Last Friday, this paper ran a lead story exposing the awful living conditions of students in the UA-run Sky View apartments. Water didn't work. Electricity went out. Doors lacked doorknobs. The next day, the problems started being fixed. This is what needed to be done, but it never should have happened in the first place.
Complaints registered by the students went to through Residence Life. Supposedly, Residence Life then passed the work orders on to Eastern Way, the company which manages Sky View and several other local apartment complexes. The work order, once completed or rejected, would be passed back to Residence Life, which would direct it back to the student. Somewhere along the line, communication broke down. Maybe Residence Life never passed the complaints on. Maybe Eastern Way never got back to Residence Life. We'll probably never know; certainly, no one is eager to 'fess up in this matter. What's important are the facts: the apartments were never fixed, and disintegrated even further, from their originally dilapidated state.

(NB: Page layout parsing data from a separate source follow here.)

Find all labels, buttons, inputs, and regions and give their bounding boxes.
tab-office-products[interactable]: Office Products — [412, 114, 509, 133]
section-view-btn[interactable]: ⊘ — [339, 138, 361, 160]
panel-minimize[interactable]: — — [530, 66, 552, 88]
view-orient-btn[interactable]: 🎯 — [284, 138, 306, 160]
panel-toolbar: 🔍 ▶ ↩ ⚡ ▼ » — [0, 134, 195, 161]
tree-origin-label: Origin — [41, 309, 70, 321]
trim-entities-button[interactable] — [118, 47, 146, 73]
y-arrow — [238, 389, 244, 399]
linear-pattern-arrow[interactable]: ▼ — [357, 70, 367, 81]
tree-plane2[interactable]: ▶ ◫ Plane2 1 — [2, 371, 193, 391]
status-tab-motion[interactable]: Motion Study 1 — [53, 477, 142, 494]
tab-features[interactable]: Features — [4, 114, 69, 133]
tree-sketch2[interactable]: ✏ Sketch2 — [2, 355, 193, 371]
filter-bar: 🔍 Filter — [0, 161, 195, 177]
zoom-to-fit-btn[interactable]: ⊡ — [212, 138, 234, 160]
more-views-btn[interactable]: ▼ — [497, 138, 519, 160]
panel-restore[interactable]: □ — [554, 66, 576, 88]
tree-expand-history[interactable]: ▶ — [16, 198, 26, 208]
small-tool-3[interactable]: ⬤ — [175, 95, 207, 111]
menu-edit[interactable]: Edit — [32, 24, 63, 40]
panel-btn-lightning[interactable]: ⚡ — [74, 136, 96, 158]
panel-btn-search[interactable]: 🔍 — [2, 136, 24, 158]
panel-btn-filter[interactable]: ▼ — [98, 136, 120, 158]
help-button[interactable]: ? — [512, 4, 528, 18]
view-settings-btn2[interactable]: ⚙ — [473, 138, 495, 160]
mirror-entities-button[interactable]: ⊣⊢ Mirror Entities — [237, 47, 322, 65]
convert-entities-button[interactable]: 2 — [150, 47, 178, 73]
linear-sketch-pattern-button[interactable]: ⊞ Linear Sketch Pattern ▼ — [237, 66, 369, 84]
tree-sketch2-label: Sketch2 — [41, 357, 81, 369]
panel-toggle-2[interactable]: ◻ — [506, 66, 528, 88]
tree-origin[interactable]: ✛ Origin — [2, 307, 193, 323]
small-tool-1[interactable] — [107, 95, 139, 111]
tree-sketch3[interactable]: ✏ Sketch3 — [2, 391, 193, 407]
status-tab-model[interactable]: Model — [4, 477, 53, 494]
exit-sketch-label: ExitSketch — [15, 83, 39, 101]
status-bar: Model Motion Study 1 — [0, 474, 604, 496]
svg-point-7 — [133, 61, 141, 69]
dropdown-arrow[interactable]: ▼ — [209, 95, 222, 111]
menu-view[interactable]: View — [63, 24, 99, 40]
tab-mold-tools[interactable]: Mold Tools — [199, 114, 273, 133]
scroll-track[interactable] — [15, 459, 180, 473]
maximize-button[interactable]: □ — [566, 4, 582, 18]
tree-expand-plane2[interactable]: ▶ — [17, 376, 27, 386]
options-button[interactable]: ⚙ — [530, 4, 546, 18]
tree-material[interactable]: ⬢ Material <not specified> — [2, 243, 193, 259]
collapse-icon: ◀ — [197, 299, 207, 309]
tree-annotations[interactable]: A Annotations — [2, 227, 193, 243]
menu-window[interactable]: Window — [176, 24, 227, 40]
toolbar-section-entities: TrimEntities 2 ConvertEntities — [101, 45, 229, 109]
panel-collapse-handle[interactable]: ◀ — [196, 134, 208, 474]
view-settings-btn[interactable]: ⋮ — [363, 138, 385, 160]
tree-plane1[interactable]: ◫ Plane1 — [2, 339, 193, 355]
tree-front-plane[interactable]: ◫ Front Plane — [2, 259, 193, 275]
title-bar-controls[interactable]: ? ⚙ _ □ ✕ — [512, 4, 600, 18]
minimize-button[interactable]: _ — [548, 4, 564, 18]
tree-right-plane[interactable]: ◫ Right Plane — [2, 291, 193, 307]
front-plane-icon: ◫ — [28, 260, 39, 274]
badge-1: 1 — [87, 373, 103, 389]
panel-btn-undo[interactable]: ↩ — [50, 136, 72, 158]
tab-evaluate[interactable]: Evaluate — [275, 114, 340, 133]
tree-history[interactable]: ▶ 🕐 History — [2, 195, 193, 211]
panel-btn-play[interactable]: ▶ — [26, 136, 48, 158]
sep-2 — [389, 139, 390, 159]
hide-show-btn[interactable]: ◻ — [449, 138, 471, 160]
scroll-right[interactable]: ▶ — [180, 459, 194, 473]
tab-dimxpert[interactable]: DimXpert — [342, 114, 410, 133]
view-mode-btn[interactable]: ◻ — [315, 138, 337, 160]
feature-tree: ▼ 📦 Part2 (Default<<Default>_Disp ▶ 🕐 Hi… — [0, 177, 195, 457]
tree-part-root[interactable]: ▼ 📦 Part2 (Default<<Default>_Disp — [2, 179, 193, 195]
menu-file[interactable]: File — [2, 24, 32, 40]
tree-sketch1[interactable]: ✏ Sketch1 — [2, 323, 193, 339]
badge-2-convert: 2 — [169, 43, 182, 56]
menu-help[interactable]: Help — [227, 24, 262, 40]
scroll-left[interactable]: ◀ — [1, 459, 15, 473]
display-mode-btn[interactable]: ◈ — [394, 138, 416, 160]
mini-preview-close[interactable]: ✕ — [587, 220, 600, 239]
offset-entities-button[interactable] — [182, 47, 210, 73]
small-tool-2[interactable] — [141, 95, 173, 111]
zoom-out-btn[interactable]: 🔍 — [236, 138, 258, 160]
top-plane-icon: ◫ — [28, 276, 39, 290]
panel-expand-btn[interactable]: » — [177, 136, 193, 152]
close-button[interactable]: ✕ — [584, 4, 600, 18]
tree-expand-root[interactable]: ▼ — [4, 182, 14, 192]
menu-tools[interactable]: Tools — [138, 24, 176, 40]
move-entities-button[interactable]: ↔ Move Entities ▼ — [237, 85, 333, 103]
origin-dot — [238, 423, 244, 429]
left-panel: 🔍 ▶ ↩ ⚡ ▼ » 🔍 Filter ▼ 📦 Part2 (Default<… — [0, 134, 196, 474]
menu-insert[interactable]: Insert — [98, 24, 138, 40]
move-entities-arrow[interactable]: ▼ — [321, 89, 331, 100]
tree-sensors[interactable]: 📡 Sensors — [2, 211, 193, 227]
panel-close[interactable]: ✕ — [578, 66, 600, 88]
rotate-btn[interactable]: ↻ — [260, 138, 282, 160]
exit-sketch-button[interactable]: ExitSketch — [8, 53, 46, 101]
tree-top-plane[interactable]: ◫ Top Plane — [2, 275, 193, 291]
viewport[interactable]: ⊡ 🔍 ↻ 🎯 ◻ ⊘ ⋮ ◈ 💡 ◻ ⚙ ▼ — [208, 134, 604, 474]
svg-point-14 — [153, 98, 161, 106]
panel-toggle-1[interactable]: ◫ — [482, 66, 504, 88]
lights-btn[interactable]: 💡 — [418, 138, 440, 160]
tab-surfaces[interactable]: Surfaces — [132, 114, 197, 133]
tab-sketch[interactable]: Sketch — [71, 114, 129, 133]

If the poor living conditions at Sky View left many students deprived, the one thing in abundance is blame. Residence Life should be responsible for making certain that the students under its care have adequate living conditions and should facilitate solutions to any disputes between the property managers and the residents. Those companies running the properties under the domain of Residence life should ensure that any complaint about their facilities are reconciled as quickly and efficiently as possible. Students, too, bear some responsibility for the condition of the property in which they live. However, it is difficult to put too much of the responsibility on their shoulders. Some wear and tear is to be expected in a residence hall and more should be expected in an environment housing those who would normally be in a residence hall, but who, living in an apartment complex, are far more independent of normal supervision. Moreover, many of the residents are freshmen; exactly the sorts of students that Residence Life had proposed would not be in the apartment complexes run by the UA. Perhaps freshmen should not be put in a complex some distance from the calming influence of the campus.
But no matter who takes the blame, or who should take it, the situation remains the same. Students were going through the proper motions to have problems in their rooms repaired. They were not failing the system; the system was failing them. It continued to fail them for weeks, until the failure of the system was finally exposed, and those in power were forced to act. But that point is far too late. If a situation is ever so intolerable that the University is forced to action by the Wildcat, it should have been resolved long ago. We should be thankful that the problem was finally solved; but should take a lesson from how it was done.